La possibilité de faire un budget avec les adolescents et de leur laisser gérer leur argent en conséquence a été appréciée par le public, mais certains ont préféré aller jusqu’à  impliquer les enfants dans la situation difficile de la famille en leur disant qu’ils ne pourront pas tout avoir. Cela se défend dans le sens où il faut les confronter à  la réalité et que cela peut les motiver à  faire des études. Pour ce qui est de ne pas pouvoir travailler, des propositions telles que le parc d’attraction qui embauche à  14 ans (Granges) ou la Croix-rouge qui propose une formation de baby-sitter ont été faites.

 

Loris Musumeci avait participé à  l’édition précédente et est l’initiateur de cette seconde édition.
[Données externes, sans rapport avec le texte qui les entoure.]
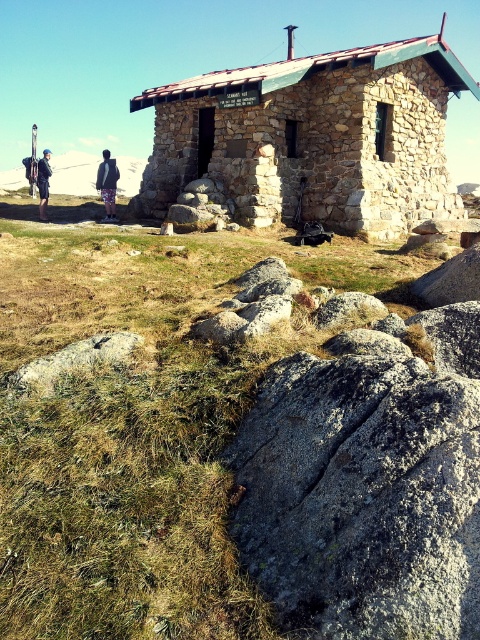 Question: Is gray rough boulder at lower left above matte black skis at left?

Choices:
 (A) yes
 (B) no

Answer: (B)

Question: Which point appears closest to the camera in this image?

Choices:
 (A) (99, 176)
 (B) (376, 77)

Answer: (B)

Question: Can you confirm if matte black skis at left is bigger than printed fabric pants at center?

Choices:
 (A) no
 (B) yes

Answer: (B)

Question: Is gray rough boulder at lower left wider than matte black skis at left?

Choices:
 (A) yes
 (B) no

Answer: (B)

Question: Which is nearer to the stone cabin at center?

Choices:
 (A) gray rough boulder at lower left
 (B) matte black skis at left

Answer: (A)

Question: Which of the following is the farthest from the observer?

Choices:
 (A) gray rough boulder at lower left
 (B) printed fabric pants at center
 (C) stone cabin at center
 (D) matte black skis at left

Answer: (D) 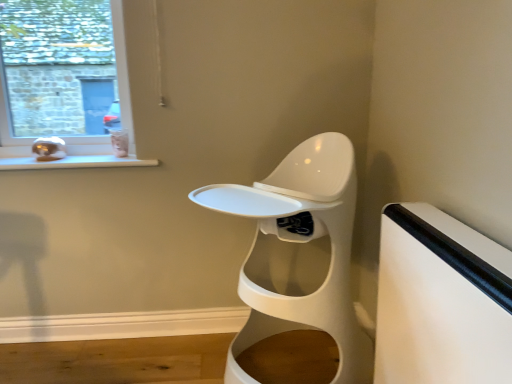 What is the approximate height of white glossy toilet at center?

white glossy toilet at center is 1.09 meters tall.

Measure the distance between point (337, 310) and camera.

Point (337, 310) and camera are 1.36 meters apart.

Image resolution: width=512 pixels, height=384 pixels. What do you see at coordinates (66, 84) in the screenshot?
I see `matte glass window at upper left` at bounding box center [66, 84].

Find the location of a particular element. The width and height of the screenshot is (512, 384). white glossy toilet at center is located at coordinates 298,253.

Measure the distance from white glossy window sill at lower left to white matte table at right.

white glossy window sill at lower left and white matte table at right are 3.68 feet apart.

Between white glossy window sill at lower left and white matte table at right, which one appears on the left side from the viewer's perspective?

Positioned to the left is white glossy window sill at lower left.

Is white glossy window sill at lower left inside the boundaries of white matte table at right, or outside?

white glossy window sill at lower left lies outside white matte table at right.

Can you tell me how much white glossy window sill at lower left and white matte table at right differ in facing direction?

The angle between the facing direction of white glossy window sill at lower left and the facing direction of white matte table at right is 89.7 degrees.

Where is `window above the white matte table at right (from the image's perspective)`? window above the white matte table at right (from the image's perspective) is located at coordinates (66, 84).

Which of these two, matte glass window at upper left or white matte table at right, stands taller?

With more height is matte glass window at upper left.

Is matte glass window at upper left bigger or smaller than white matte table at right?

Clearly, matte glass window at upper left is smaller in size than white matte table at right.

Considering the positions of objects white matte table at right and matte glass window at upper left in the image provided, who is more to the left, white matte table at right or matte glass window at upper left?

matte glass window at upper left is more to the left.

Is white matte table at right in front of or behind matte glass window at upper left in the image?

white matte table at right is in front of matte glass window at upper left.

Considering the positions of points (432, 274) and (24, 119), is point (432, 274) closer to camera compared to point (24, 119)?

Yes.

Is white matte table at right surrounding matte glass window at upper left?

No, matte glass window at upper left is not inside white matte table at right.

Does white glossy window sill at lower left have a greater width compared to matte glass window at upper left?

Correct, the width of white glossy window sill at lower left exceeds that of matte glass window at upper left.

Is white glossy window sill at lower left in front of or behind matte glass window at upper left in the image?

In the image, white glossy window sill at lower left appears in front of matte glass window at upper left.

Does white glossy window sill at lower left have a lesser height compared to matte glass window at upper left?

Yes.

Is point (126, 161) closer or farther from the camera than point (126, 93)?

Point (126, 161) appears to be closer to the viewer than point (126, 93).

From a real-world perspective, is white glossy window sill at lower left located higher than white glossy toilet at center?

Yes, from a real-world perspective, white glossy window sill at lower left is over white glossy toilet at center

How distant is white glossy window sill at lower left from white glossy toilet at center?

white glossy window sill at lower left and white glossy toilet at center are 27.36 inches apart from each other.

Can you tell me how much white glossy window sill at lower left and white glossy toilet at center differ in facing direction?

The angular difference between white glossy window sill at lower left and white glossy toilet at center is 0.473 degrees.

At what (x,y) coordinates should I click in order to perform the action: click on toilet to the right of white glossy window sill at lower left. Please return your answer as a coordinate pair (x, y). The image size is (512, 384). Looking at the image, I should click on tap(298, 253).

Is white glossy toilet at center looking in the opposite direction of matte glass window at upper left?

No, white glossy toilet at center is not facing the opposite direction of matte glass window at upper left.

Between white glossy toilet at center and matte glass window at upper left, which one appears on the right side from the viewer's perspective?

white glossy toilet at center is more to the right.

From a real-world perspective, is white glossy toilet at center on matte glass window at upper left?

No, from a real-world perspective, white glossy toilet at center is not over matte glass window at upper left

Can you tell me how much white glossy toilet at center and matte glass window at upper left differ in facing direction?

There is a 1.87-degree angle between the facing directions of white glossy toilet at center and matte glass window at upper left.

Between white glossy toilet at center and white matte table at right, which one appears on the left side from the viewer's perspective?

Positioned to the left is white glossy toilet at center.

Locate an element on the screen. toilet above the white matte table at right (from a real-world perspective) is located at coordinates (298, 253).

From the image's perspective, does white glossy toilet at center appear lower than white matte table at right?

Incorrect, from the image's perspective, white glossy toilet at center is higher than white matte table at right.

How many degrees apart are the facing directions of white glossy toilet at center and white matte table at right?

90.2 degrees separate the facing orientations of white glossy toilet at center and white matte table at right.

This screenshot has width=512, height=384. I want to click on table below the white glossy window sill at lower left (from a real-world perspective), so click(441, 300).

This screenshot has width=512, height=384. Identify the location of window above the white matte table at right (from a real-world perspective). (66, 84).

When comparing their distances from matte glass window at upper left, does white glossy window sill at lower left or white glossy toilet at center seem further?

white glossy toilet at center.

When comparing their distances from white glossy toilet at center, does matte glass window at upper left or white matte table at right seem further?

matte glass window at upper left lies further to white glossy toilet at center than the other object.

Which object lies further to the anchor point matte glass window at upper left, white matte table at right or white glossy window sill at lower left?

white matte table at right is further to matte glass window at upper left.

Considering their positions, is white glossy toilet at center positioned further to white matte table at right than white glossy window sill at lower left?

Among the two, white glossy window sill at lower left is located further to white matte table at right.

From the image, which object appears to be nearer to white glossy window sill at lower left, white matte table at right or white glossy toilet at center?

white glossy toilet at center is positioned closer to the anchor white glossy window sill at lower left.

From the picture: Looking at the image, which one is located closer to white glossy window sill at lower left, white glossy toilet at center or matte glass window at upper left?

white glossy toilet at center is closer to white glossy window sill at lower left.

Estimate the real-world distances between objects in this image. Which object is closer to white glossy toilet at center, white glossy window sill at lower left or matte glass window at upper left?

white glossy window sill at lower left.

Considering their positions, is white glossy window sill at lower left positioned closer to matte glass window at upper left than white matte table at right?

The object closer to matte glass window at upper left is white glossy window sill at lower left.

Where is `toilet situated between matte glass window at upper left and white matte table at right from left to right`? Image resolution: width=512 pixels, height=384 pixels. toilet situated between matte glass window at upper left and white matte table at right from left to right is located at coordinates (298, 253).

Identify the location of window sill located between matte glass window at upper left and white glossy toilet at center in the left-right direction. (76, 162).

This screenshot has height=384, width=512. Find the location of `toilet situated between white glossy window sill at lower left and white matte table at right from left to right`. toilet situated between white glossy window sill at lower left and white matte table at right from left to right is located at coordinates (298, 253).

You are a GUI agent. You are given a task and a screenshot of the screen. Output one action in this format:
    pyautogui.click(x=<x>, y=<y>)
    Task: Click on the window sill between matte glass window at upper left and white matte table at right from left to right
    
    Given the screenshot: What is the action you would take?
    pyautogui.click(x=76, y=162) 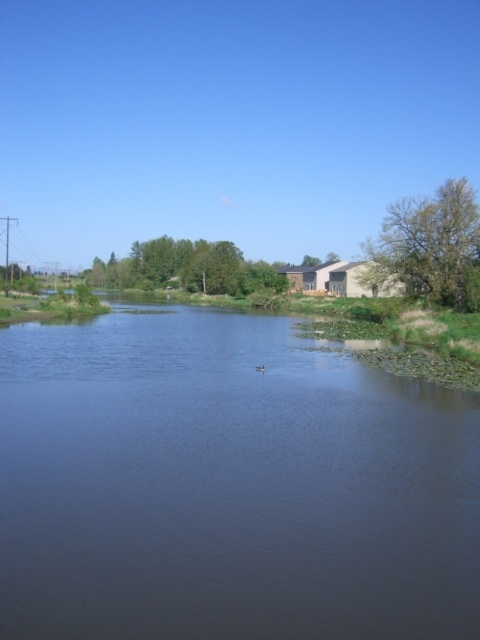 Question: Is dark blue water at center positioned behind brown fuzzy duck at center?

Choices:
 (A) yes
 (B) no

Answer: (B)

Question: Among these objects, which one is nearest to the camera?

Choices:
 (A) brown fuzzy duck at center
 (B) dark blue water at center

Answer: (B)

Question: Does dark blue water at center appear over brown fuzzy duck at center?

Choices:
 (A) yes
 (B) no

Answer: (B)

Question: In this image, where is dark blue water at center located relative to brown fuzzy duck at center?

Choices:
 (A) below
 (B) above

Answer: (A)

Question: Among these points, which one is nearest to the camera?

Choices:
 (A) click(x=374, y=444)
 (B) click(x=260, y=369)

Answer: (A) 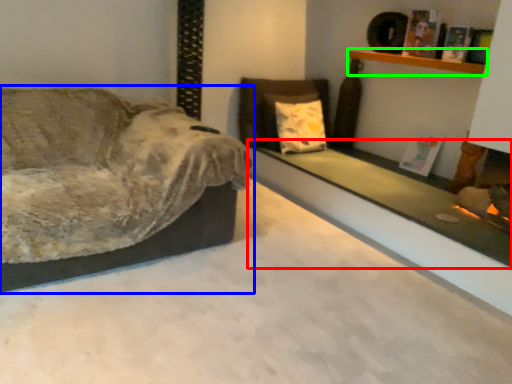 Question: Which is nearer to the ledge (highlighted by a red box)? studio couch (highlighted by a blue box) or shelf (highlighted by a green box).

Choices:
 (A) studio couch
 (B) shelf

Answer: (B) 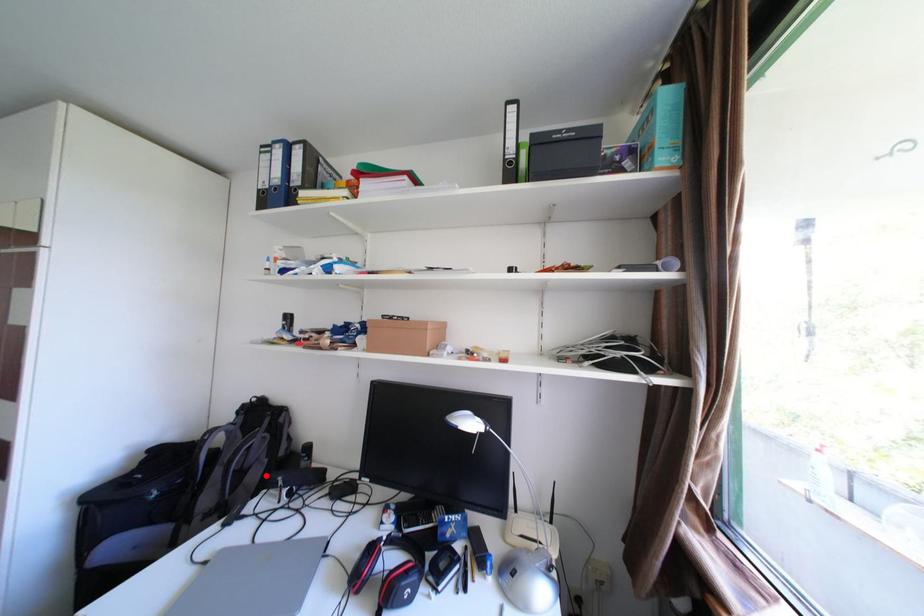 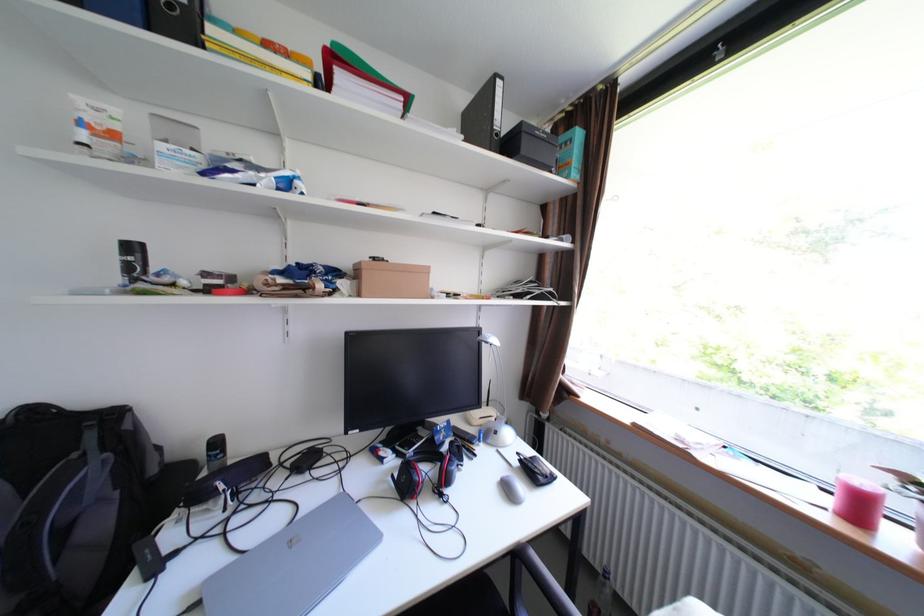 Where in the second image is the point corresponding to the highlighted location from the first image?

(110, 524) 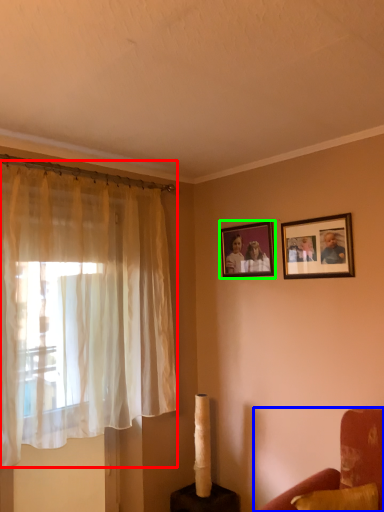 Question: Estimate the real-world distances between objects in this image. Which object is farther from curtain (highlighted by a red box), furniture (highlighted by a blue box) or picture frame (highlighted by a green box)?

Choices:
 (A) furniture
 (B) picture frame

Answer: (A) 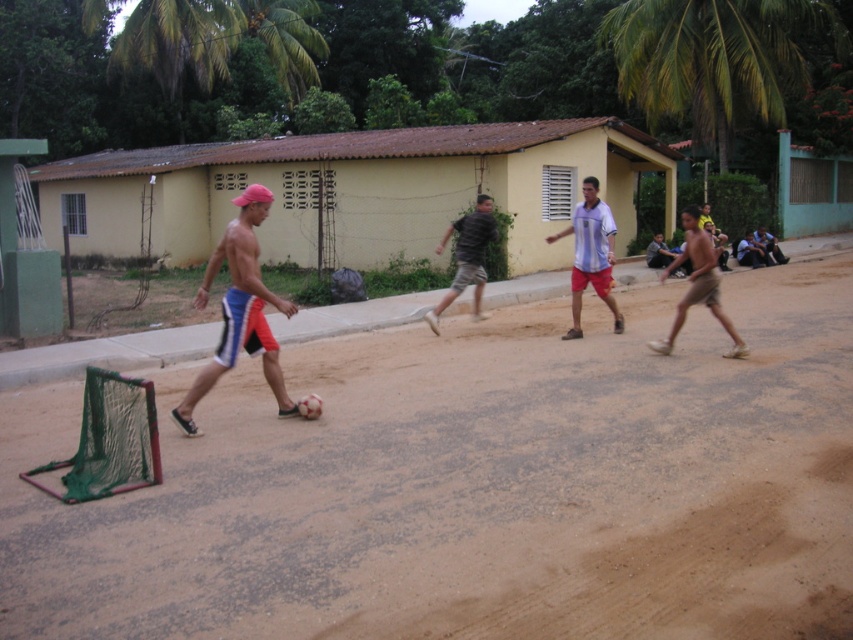 You are a photographer trying to capture a photo of the shiny blue shorts at center and the brown cotton shorts at right. Based on their positions, which one is closer to the camera?

The shiny blue shorts at center is located above the brown cotton shorts at right, so the shiny blue shorts at center is closer to the camera.

You are standing at the center of the soccer field and want to locate the yellow matte building at center. Which direction should you face to see it?

The yellow matte building at center is located at point coordinates [354,189], so you should face the direction of the coordinates [354,189] to see it. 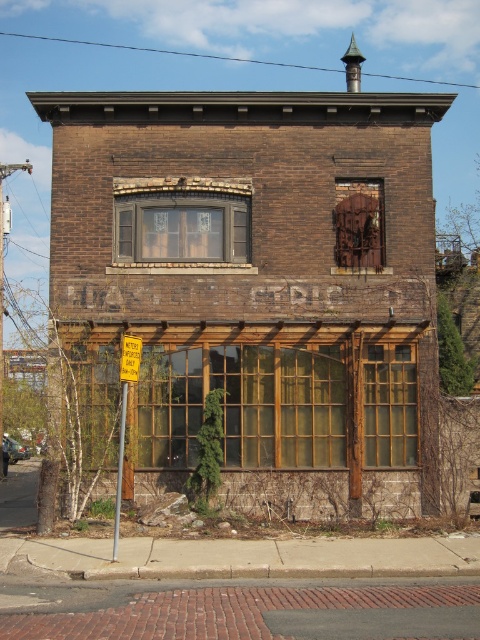 Question: Which object appears farthest from the camera in this image?

Choices:
 (A) brown textured window at center
 (B) yellow plastic sign at center

Answer: (A)

Question: Which of the following is the closest to the observer?

Choices:
 (A) (414, 460)
 (B) (225, 180)
 (C) (121, 460)
 (D) (369, 244)

Answer: (C)

Question: Can you confirm if rusty metal window at center is positioned above yellow plastic sign at lower left?

Choices:
 (A) yes
 (B) no

Answer: (A)

Question: Does brown textured window at center appear on the left side of rusty metal window at center?

Choices:
 (A) yes
 (B) no

Answer: (A)

Question: Which point appears closest to the camera in this image?

Choices:
 (A) (176, 188)
 (B) (122, 365)
 (C) (415, 385)
 (D) (123, 358)

Answer: (B)

Question: Can you confirm if brown textured window at center is smaller than yellow plastic sign at lower left?

Choices:
 (A) no
 (B) yes

Answer: (A) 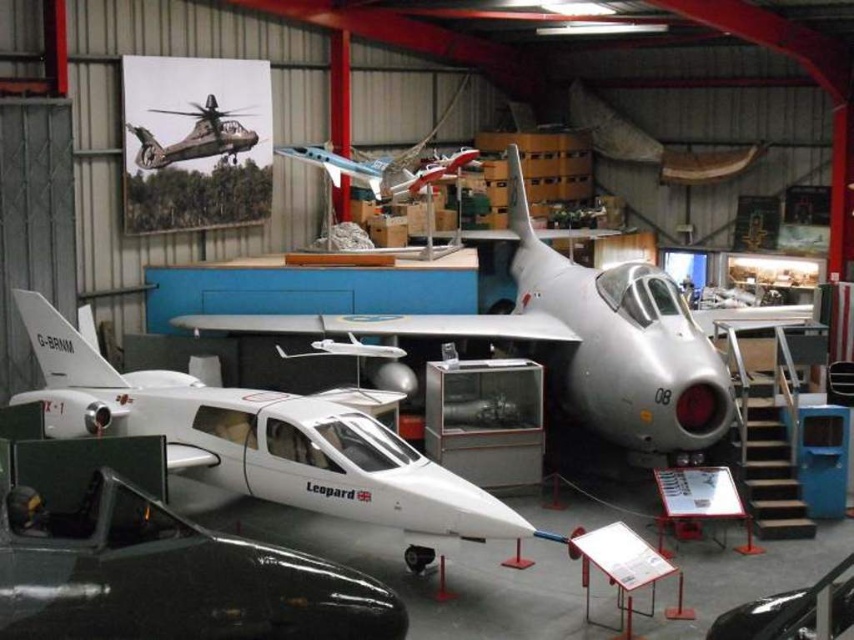 Can you confirm if metallic blue airplane at center is positioned to the left of camouflage fabric helicopter at upper left?

In fact, metallic blue airplane at center is to the right of camouflage fabric helicopter at upper left.

Does metallic blue airplane at center have a smaller size compared to camouflage fabric helicopter at upper left?

Correct, metallic blue airplane at center occupies less space than camouflage fabric helicopter at upper left.

Where is `metallic blue airplane at center`? metallic blue airplane at center is located at coordinates (389, 163).

Can you confirm if white matte airplane at center is taller than camouflage fabric helicopter at upper left?

Incorrect, white matte airplane at center's height is not larger of camouflage fabric helicopter at upper left's.

Can you confirm if white matte airplane at center is wider than camouflage fabric helicopter at upper left?

Yes, white matte airplane at center is wider than camouflage fabric helicopter at upper left.

This screenshot has height=640, width=854. What do you see at coordinates (259, 440) in the screenshot?
I see `white matte airplane at center` at bounding box center [259, 440].

Image resolution: width=854 pixels, height=640 pixels. Find the location of `white matte airplane at center`. white matte airplane at center is located at coordinates (259, 440).

Can you confirm if glossy white airplane at center is thinner than white matte airplane at center?

No, glossy white airplane at center is not thinner than white matte airplane at center.

Does glossy white airplane at center have a greater height compared to white matte airplane at center?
Il dit avoir énormément apprécié les réponses qui ont pu être fournies et espère que la soirée fera réfléchir les politiciens. « Nous mettons en scène les problèmes par un spectacle, puis c’est aux politiciens de réagir », explique-t-il. Loris avoue tout de même sa déception quant à  l’absence de personnes du Département de l’Éducation, de la Culture et des Sports, car ils étaient principalement concernés. De plus, il s’avoue déçu que ce soit majoritairement les parents qui aient osé prendre la parole plutôt que les politiciens, même si la soirée a été un réel succès.

 

Durant l’apéritif suivant la représentation, les discussions ont fusé et le thème de l’éducation a été repris dans chaque conversation. Une mère de famille a même expliqué qu’elle avait construit des chambres très petites, afin que ses adolescents ne puissent jamais y mettre un lit double.

 

Au final, Loris a bien résumé le tout ; les jeunes aimeraient que les politiciens réagissent sur les problèmes exposés. Même s’ils ne le font pas tout de suite, l’important c’est de leur avoir donné des germes d’idées qu’ils n’auront plus qu’à  arroser pour faire fleurir notre jeunesse.